Several of Allergan’s largest shareholders have recently approached activist investors to gauge their interest in pushing for change at the Botox-maker, according to people familiar with the matter.

Business Insider spoke with half a dozen funds with top 50 positions in Allergan who said they have held talks with company management over the last several months about selling off businesses that are not central to the drugmaker’s strategy. These include women’s health, which makes products such as the birth control pill Lo Loestrin Fe and menopause treatment Femring, in addition to the urology and gastroenterology units.

Some of the investors have also raised concerns about Allergan’s direction in conversations with large activist funds after seeing the drugmaker’s shares plummet 33% in the past year. That’s compared to a 7% rise for the Nasdaq Biotech Index during the same period. They’ve encouraged the activists to build a stake in the company to raise pressure on management to change its strategy faster.
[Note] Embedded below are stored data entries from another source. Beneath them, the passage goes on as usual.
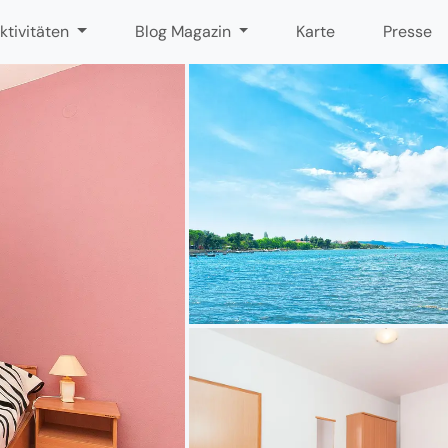
ktivitäten
Blog Magazin
Karte
Presse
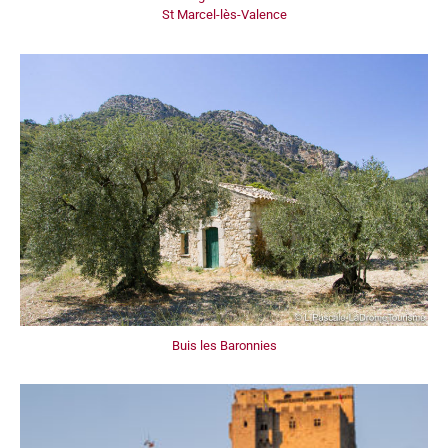
St Marcel-lès-Valence
Buis les Baronnies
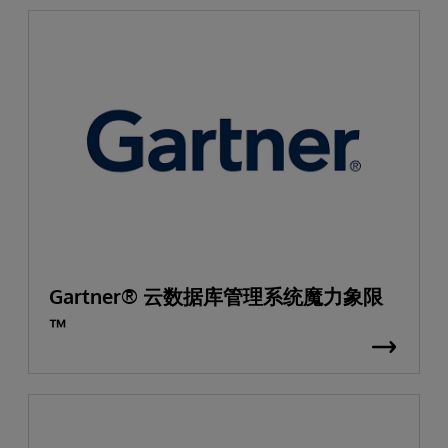
Gartner® 云数据库管理系统魔力象限
™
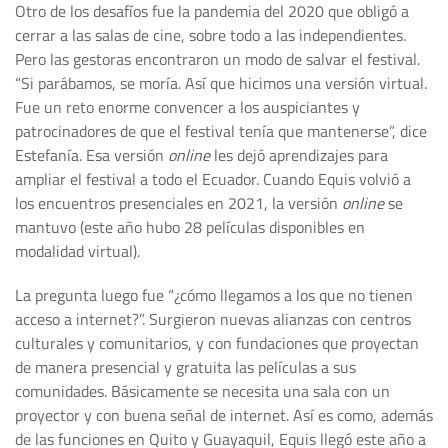
Otro de los desafíos fue la pandemia del 2020 que obligó a
cerrar a las salas de cine, sobre todo a las independientes.
Pero las gestoras encontraron un modo de salvar el festival.
“Si parábamos, se moría. Así que hicimos una versión virtual.
Fue un reto enorme convencer a los auspiciantes y
patrocinadores de que el festival tenía que mantenerse”, dice
Estefanía. Esa versión
online
les dejó aprendizajes para
ampliar el festival a todo el Ecuador. Cuando Equis volvió a
los encuentros presenciales en 2021, la versión
online
se
mantuvo (este año hubo 28 películas disponibles en
modalidad virtual).
La pregunta luego fue “¿cómo llegamos a los que no tienen
acceso a internet?”. Surgieron nuevas alianzas con centros
culturales y comunitarios, y con fundaciones que proyectan
de manera presencial y gratuita las películas a sus
comunidades. Básicamente se necesita una sala con un
proyector y con buena señal de internet. Así es como, además
de las funciones en Quito y Guayaquil, Equis llegó este año a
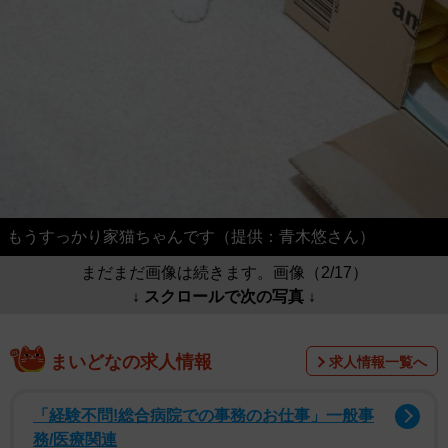
もうすっかり家猫ちゃんです（提供：青木悠さん）
まだまだ画像は続きます。画像（2/17）
↓ スクロールで次の写真 ↓
まいどなの求人情報
求人情報一覧へ
「経験不問!総合病院での事務のお仕事」一般事
務/医療関連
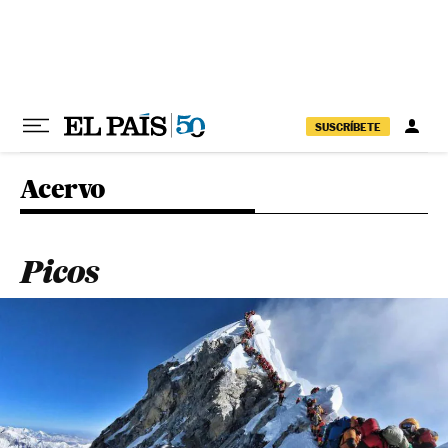
Pular para o conteúdo
SUSCRÍBETE
Acervo
Picos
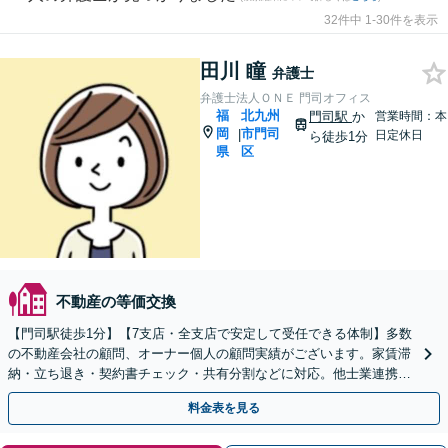
32件中 1-30件を表示
田川 瞳
弁護士
弁護士法人ＯＮＥ 門司オフィス
福
北九州
門司駅
か
営業時間：本
岡
市門司
|
日定休日
ら徒歩1分
県
区
不動産の等価交換
【門司駅徒歩1分】【7支店・全支店で安定して受任できる体制】多数
の不動産会社の顧問、オーナー個人の顧問実績がございます。家賃滞
納・立ち退き・契約書チェック・共有分割などに対応。他士業連携の
トータルサポート
料金表を見る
The investors say the company has lost focus, which they believe should be on its core aesthetics business which includes products like Botox and double chin treatment Kybella as well as its eye care brands like Restasis for dry eye. Combined, these comprise around 40% of the company’s revenue.

It remains unclear if any major activist investor has taken a stake in Allergan in the last several weeks.
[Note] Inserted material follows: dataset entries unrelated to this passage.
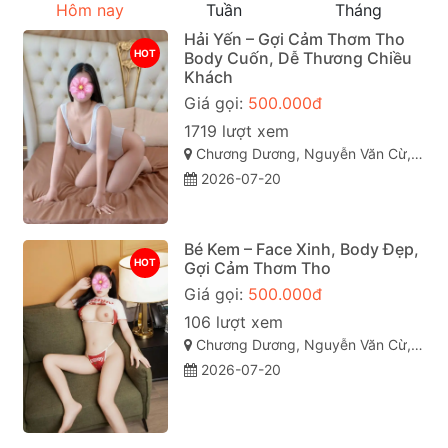
Hôm nay
Tuần
Tháng
Hải Yến – Gợi Cảm Thơm Tho
HOT
Body Cuốn, Dễ Thương Chiều
Khách
Giá gọi:
500.000đ
1719 lượt xem
Chương Dương, Nguyễn Văn Cừ, Quy Nhơn, Bình Định
2026-07-20
Bé Kem – Face Xinh, Body Đẹp,
HOT
Gợi Cảm Thơm Tho
Giá gọi:
500.000đ
106 lượt xem
Chương Dương, Nguyễn Văn Cừ, Quy Nhơn, Bình Định
2026-07-20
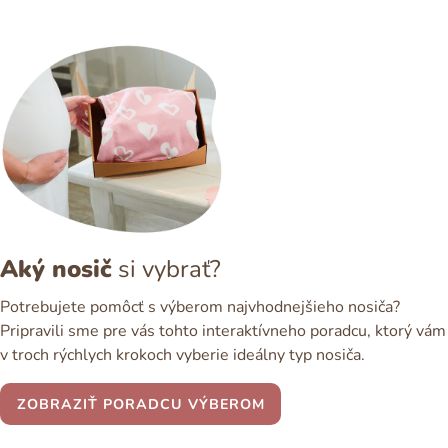
Aký nosič
si vybrať?
Potrebujete pomôcť s výberom najvhodnejšieho nosiča?
Pripravili sme pre vás tohto interaktívneho poradcu, ktorý vám
v troch rýchlych krokoch vyberie ideálny typ nosiča.
ZOBRAZIŤ PORADCU VÝBEROM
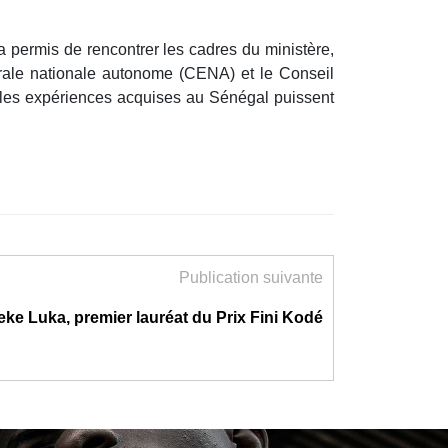
 permis de rencontrer les cadres du ministère,
torale nationale autonome (CENA) et le Conseil
n les expériences acquises au Sénégal puissent
Publication suivante
ke Luka, premier lauréat du Prix Fini Kodé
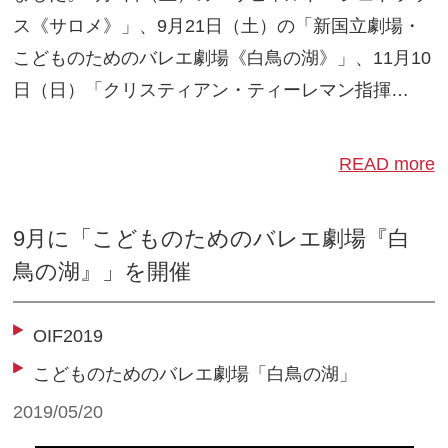
ス《サロメ》」、9月21日（土）の「新国立劇場・
こどものためのバレエ劇場《白鳥の湖》」、11月10
日（日）「クリスティアン・ティーレマン指揮…
READ more
9月に「こどものためのバレエ劇場『白
鳥の湖』」を開催
OIF2019
こどものためのバレエ劇場「白鳥の湖」
2019/05/20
A representative for Allergan could not be reached for comment.

Allergan CEO Brent Saunders said at a March investor conference that the company was considering various options to address share underperformance. Investors will learn more when Allergan reports earnings on April 30.

While Allergan and its CEO were once investor darlings, things took a turn in September 2017 when the company touted a deal it had struck with the Saint Regis Mohawk Tribe to transfer patents of the eye drug Restasis. The move gives the drug sovereign immunity from certain patent challenges.

In October, a district judge invalidated some of Restasis’ patents through another channel. The loss meant Allergan wouldn’t get much of the upside from the St. Regis deal, especially after the negative reaction it received from lawmakers and the public.

Matters didn’t get better when Allergan announced it was in the “in the early stages of considering a possible offer” for the UK-listed Shire, only to say four hours later that it wouldn’t make an offer.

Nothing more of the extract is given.